• _Work instructions_
Lines that contain "Дата": how many are there in the listing below? Answer with a number and nothing more.

• _Source material_

* * *

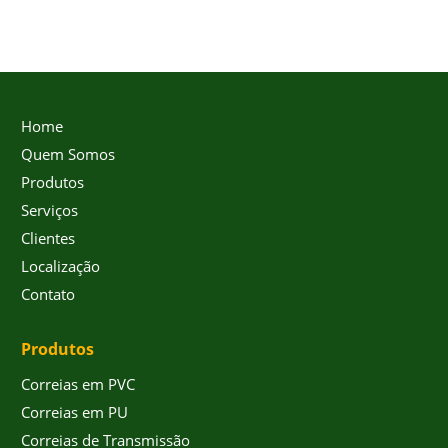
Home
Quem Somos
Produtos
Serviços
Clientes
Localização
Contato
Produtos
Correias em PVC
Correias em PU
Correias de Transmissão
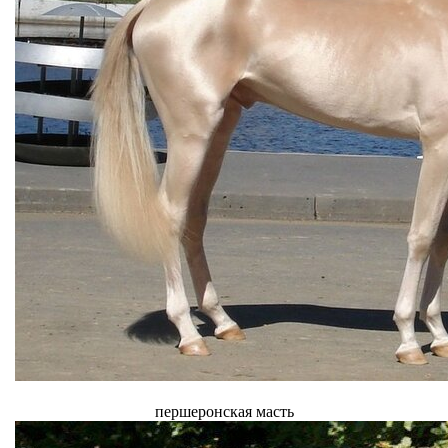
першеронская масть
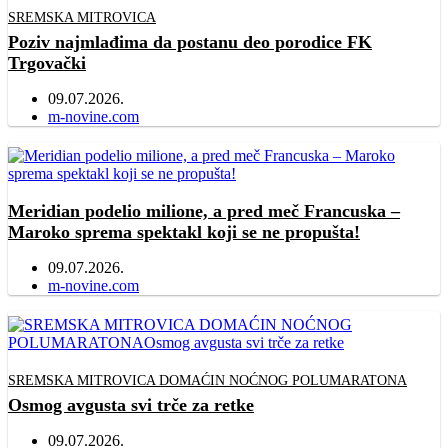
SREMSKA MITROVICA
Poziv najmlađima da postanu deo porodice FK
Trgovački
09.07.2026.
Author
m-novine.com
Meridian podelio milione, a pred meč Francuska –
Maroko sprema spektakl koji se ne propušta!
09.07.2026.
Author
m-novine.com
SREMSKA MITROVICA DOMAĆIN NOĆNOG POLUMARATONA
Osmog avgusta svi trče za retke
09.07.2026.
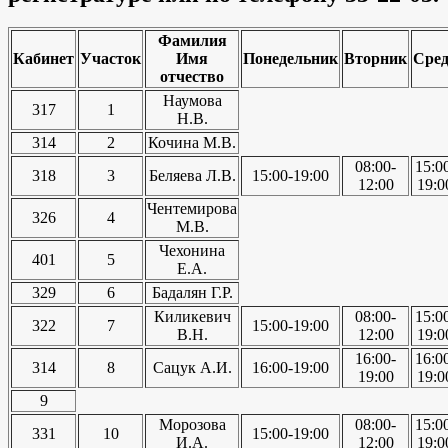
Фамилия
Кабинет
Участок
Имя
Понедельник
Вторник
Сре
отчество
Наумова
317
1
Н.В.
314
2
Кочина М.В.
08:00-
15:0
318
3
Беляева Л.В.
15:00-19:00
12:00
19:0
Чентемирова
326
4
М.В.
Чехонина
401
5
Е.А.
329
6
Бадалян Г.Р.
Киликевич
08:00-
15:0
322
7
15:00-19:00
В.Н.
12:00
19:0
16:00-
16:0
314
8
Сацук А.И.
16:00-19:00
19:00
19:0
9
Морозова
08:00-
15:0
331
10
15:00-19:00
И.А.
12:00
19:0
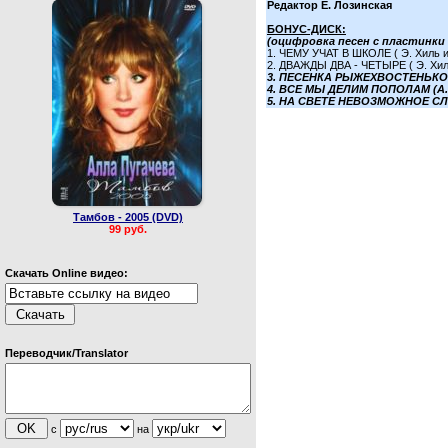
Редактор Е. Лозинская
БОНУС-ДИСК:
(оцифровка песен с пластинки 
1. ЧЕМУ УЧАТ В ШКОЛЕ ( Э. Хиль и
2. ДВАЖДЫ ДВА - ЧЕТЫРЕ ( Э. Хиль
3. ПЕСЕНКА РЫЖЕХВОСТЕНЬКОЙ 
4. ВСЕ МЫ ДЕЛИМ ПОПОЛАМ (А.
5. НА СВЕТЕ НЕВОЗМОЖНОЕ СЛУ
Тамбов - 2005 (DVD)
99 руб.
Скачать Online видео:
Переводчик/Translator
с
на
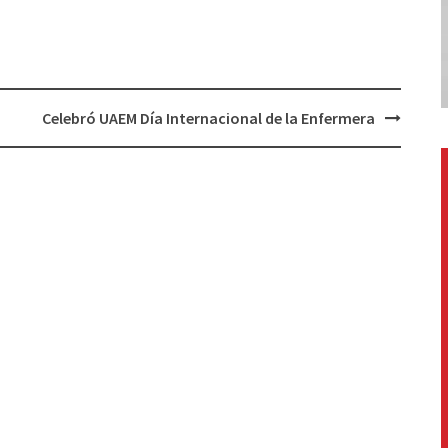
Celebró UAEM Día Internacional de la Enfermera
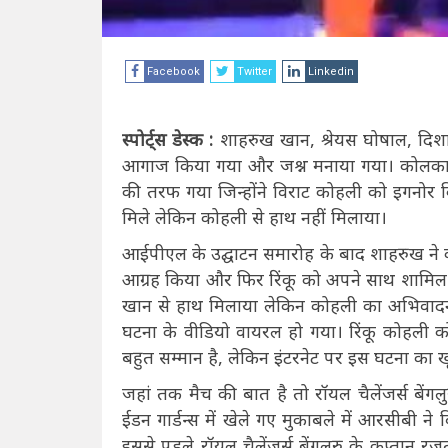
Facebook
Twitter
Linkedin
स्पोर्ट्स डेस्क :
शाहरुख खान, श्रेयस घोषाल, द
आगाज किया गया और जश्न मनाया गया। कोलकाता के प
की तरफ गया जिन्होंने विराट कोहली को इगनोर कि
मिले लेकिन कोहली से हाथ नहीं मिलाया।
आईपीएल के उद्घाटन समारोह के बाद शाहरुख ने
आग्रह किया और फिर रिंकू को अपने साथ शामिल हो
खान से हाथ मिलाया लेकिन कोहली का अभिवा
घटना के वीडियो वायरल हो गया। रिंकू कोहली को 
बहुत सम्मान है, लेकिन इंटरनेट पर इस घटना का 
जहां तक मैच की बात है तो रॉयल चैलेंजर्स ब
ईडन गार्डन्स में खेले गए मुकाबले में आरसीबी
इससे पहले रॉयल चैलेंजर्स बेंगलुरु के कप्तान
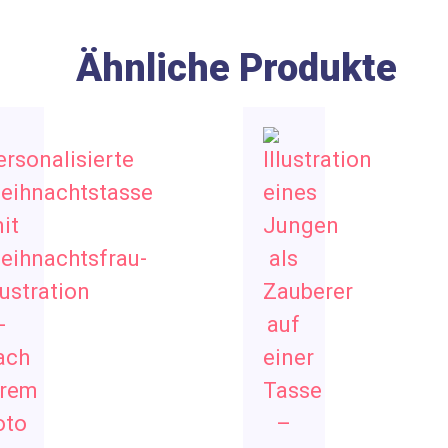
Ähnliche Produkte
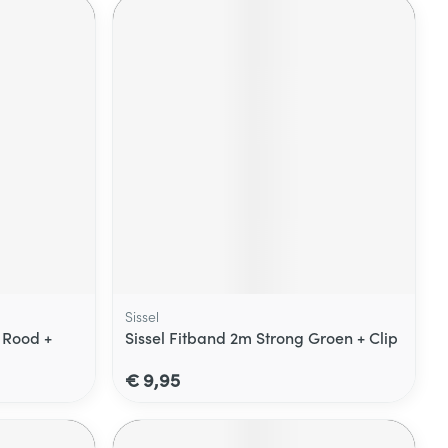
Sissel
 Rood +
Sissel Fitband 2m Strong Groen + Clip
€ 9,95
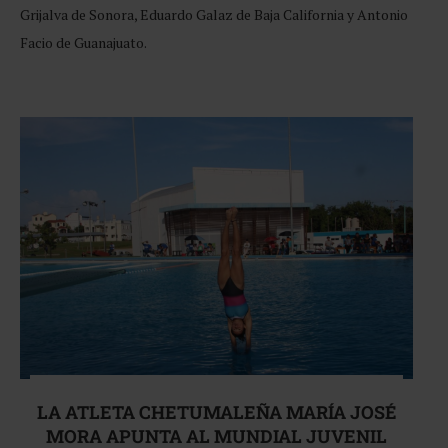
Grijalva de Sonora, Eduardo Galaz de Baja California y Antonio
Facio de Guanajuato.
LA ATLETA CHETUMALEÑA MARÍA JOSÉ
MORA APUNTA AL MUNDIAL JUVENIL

* * *

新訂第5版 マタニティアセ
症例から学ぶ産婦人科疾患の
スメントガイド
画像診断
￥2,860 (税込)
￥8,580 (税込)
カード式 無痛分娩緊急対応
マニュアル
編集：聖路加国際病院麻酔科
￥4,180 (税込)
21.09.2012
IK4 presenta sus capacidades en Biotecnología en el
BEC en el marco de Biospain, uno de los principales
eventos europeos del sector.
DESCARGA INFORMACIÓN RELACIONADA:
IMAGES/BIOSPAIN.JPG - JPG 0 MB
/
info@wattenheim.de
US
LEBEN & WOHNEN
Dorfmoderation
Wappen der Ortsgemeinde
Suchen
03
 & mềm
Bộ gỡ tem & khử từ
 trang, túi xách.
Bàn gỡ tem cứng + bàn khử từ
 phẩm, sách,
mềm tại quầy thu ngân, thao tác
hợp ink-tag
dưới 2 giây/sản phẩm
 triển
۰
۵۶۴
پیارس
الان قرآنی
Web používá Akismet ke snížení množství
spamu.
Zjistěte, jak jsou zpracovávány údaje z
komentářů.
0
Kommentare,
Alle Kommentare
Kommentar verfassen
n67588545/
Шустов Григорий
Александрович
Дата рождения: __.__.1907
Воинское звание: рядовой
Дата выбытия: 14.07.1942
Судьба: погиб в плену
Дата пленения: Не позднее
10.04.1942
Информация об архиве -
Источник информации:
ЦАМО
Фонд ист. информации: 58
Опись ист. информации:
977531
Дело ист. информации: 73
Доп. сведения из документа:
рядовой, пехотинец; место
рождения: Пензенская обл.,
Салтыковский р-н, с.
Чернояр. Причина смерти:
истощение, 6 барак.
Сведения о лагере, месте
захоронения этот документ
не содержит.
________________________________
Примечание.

* * *

• _Answer to this exercise_
3